=== EXERCISE DETAILS ===
From the entries below, retype only the lines from the one with "W u r z e l n (312, 684)" through the one with "Chain saw parts", exactly as written.

=== Stored data ===
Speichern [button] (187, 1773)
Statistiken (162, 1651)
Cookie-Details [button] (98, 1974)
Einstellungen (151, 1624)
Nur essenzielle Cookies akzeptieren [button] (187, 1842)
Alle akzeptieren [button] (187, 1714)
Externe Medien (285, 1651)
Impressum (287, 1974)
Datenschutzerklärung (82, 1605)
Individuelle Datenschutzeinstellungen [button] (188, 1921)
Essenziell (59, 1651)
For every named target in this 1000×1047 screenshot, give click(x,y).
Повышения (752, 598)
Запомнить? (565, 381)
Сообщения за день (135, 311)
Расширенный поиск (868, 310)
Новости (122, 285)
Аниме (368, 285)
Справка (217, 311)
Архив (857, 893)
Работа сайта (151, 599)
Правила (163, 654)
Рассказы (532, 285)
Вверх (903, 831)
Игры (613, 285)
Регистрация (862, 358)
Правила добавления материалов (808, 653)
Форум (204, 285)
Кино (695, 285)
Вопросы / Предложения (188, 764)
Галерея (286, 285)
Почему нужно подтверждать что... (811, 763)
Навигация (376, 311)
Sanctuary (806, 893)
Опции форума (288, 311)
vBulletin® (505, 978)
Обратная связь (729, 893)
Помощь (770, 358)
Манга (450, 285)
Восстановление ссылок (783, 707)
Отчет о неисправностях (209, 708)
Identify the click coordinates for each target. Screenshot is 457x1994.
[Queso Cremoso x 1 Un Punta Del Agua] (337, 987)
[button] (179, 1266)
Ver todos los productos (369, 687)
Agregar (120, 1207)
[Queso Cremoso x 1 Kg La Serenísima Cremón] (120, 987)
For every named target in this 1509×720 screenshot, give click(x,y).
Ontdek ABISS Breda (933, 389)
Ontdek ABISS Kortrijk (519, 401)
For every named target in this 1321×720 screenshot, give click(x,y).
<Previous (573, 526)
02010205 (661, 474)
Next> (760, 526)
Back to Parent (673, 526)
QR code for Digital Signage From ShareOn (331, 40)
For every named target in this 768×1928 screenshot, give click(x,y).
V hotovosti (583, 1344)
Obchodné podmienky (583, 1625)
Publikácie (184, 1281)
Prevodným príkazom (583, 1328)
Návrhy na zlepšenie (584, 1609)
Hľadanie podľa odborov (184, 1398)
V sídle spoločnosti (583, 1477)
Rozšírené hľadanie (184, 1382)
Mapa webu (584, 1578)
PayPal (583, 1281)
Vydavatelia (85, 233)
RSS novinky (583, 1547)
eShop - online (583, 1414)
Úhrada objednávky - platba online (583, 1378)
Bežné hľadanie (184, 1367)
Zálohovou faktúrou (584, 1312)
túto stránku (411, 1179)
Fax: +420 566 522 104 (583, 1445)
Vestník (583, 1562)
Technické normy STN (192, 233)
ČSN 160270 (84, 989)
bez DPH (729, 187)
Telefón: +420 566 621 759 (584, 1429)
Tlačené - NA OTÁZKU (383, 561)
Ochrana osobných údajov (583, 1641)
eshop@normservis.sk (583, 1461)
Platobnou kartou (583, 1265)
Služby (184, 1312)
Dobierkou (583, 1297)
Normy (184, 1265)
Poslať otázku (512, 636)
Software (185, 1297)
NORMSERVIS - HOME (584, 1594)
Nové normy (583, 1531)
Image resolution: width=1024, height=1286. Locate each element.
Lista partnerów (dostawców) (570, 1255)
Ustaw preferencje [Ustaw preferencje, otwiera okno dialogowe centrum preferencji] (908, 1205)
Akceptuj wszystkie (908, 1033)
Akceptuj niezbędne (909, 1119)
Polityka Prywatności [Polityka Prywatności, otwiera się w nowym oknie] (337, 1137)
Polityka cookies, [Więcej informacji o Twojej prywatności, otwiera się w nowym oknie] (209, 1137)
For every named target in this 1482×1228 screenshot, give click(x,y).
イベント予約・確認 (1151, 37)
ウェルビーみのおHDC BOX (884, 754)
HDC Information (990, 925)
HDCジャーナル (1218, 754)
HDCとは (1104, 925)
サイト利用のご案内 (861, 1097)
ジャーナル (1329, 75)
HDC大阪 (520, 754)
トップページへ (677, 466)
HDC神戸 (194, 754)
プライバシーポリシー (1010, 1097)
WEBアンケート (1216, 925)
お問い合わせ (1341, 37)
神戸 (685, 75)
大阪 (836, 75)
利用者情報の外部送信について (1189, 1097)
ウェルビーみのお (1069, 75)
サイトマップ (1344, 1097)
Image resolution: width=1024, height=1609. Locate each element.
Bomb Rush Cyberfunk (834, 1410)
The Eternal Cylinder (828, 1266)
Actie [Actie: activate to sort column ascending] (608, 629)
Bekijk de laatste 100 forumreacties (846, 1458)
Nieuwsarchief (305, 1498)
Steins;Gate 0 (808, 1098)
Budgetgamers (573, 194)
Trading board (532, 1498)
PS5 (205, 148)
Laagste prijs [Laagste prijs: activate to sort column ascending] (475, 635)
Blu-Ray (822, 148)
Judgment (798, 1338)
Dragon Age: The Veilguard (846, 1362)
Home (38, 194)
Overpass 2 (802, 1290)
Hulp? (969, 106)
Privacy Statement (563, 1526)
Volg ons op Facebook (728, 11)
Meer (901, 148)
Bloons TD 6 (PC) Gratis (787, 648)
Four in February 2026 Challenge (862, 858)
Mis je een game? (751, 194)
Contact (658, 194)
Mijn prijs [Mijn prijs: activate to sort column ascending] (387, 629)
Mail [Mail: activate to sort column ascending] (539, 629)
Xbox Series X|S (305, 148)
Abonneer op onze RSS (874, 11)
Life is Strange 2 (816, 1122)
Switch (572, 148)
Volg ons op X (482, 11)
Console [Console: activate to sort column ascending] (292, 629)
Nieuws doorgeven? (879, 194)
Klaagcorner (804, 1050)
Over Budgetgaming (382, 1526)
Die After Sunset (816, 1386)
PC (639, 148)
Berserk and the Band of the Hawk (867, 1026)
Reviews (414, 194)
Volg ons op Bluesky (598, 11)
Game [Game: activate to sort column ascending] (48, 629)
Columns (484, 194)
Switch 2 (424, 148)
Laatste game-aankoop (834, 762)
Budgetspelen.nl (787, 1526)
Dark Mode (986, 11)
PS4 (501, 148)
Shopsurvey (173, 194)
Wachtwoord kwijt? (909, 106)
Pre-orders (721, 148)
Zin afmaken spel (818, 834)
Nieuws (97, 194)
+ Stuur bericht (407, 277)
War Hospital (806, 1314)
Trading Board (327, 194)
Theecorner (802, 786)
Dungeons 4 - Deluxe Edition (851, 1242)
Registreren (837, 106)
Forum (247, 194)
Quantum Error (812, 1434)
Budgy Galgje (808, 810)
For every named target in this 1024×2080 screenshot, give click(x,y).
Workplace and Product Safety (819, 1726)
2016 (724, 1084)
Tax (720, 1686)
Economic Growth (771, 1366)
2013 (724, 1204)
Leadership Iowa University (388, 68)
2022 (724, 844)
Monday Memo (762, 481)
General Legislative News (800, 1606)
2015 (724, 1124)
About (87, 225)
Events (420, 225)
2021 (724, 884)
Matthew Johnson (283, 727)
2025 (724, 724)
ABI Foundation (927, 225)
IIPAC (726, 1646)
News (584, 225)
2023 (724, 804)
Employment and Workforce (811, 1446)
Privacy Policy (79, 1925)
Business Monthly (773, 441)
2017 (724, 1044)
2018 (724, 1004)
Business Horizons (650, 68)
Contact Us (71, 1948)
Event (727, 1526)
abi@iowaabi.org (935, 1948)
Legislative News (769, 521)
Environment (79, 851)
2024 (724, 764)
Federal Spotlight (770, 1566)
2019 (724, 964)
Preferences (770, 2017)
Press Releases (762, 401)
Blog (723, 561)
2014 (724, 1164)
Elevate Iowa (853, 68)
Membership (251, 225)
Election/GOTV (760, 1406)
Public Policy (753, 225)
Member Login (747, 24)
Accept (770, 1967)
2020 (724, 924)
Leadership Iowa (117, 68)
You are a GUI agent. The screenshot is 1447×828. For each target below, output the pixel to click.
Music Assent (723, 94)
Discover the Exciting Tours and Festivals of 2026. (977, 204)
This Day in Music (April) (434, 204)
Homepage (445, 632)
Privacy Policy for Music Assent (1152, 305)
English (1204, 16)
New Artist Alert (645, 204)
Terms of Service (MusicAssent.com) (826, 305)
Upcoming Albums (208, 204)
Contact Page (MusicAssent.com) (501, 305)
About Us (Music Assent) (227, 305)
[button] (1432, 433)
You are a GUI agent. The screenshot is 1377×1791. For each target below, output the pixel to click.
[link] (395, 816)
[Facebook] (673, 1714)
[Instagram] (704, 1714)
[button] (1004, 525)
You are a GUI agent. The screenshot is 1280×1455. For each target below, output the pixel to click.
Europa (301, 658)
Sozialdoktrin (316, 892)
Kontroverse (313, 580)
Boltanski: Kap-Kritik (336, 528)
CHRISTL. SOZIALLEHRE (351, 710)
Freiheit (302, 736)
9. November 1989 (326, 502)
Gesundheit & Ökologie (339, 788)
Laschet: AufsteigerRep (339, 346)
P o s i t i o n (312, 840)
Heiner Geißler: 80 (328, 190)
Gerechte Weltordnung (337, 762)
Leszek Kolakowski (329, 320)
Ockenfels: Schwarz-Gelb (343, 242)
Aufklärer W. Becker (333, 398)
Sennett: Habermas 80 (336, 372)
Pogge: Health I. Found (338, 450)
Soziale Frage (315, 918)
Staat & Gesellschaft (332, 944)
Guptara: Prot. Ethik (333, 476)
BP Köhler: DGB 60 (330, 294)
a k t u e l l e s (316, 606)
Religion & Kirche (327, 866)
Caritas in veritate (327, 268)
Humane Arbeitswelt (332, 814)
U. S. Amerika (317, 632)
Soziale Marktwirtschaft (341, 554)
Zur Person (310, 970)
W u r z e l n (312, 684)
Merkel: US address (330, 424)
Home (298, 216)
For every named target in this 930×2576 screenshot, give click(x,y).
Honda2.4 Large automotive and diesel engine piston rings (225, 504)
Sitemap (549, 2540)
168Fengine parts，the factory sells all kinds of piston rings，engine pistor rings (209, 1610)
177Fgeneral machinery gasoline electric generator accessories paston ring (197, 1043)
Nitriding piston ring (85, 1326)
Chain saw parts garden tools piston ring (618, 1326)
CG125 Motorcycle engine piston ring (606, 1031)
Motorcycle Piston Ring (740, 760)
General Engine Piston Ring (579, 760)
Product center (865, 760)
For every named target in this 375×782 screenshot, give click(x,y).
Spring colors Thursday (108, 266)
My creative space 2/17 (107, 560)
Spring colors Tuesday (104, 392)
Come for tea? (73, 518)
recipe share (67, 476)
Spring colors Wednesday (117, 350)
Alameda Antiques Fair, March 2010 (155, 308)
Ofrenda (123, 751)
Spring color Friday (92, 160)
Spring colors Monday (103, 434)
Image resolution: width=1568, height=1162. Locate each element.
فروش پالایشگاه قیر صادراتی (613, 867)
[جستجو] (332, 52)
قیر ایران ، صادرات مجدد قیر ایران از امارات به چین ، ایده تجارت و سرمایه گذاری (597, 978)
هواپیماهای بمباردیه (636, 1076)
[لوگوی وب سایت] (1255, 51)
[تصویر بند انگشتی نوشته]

=== EXPECTED ANSWER ===
W u r z e l n (312, 684)
Merkel: US address (330, 424)
Home (298, 216)
For every named target in this 930×2576 screenshot, give click(x,y).
Honda2.4 Large automotive and diesel engine piston rings (225, 504)
Sitemap (549, 2540)
168Fengine parts，the factory sells all kinds of piston rings，engine pistor rings (209, 1610)
177Fgeneral machinery gasoline electric generator accessories paston ring (197, 1043)
Nitriding piston ring (85, 1326)
Chain saw parts garden tools piston ring (618, 1326)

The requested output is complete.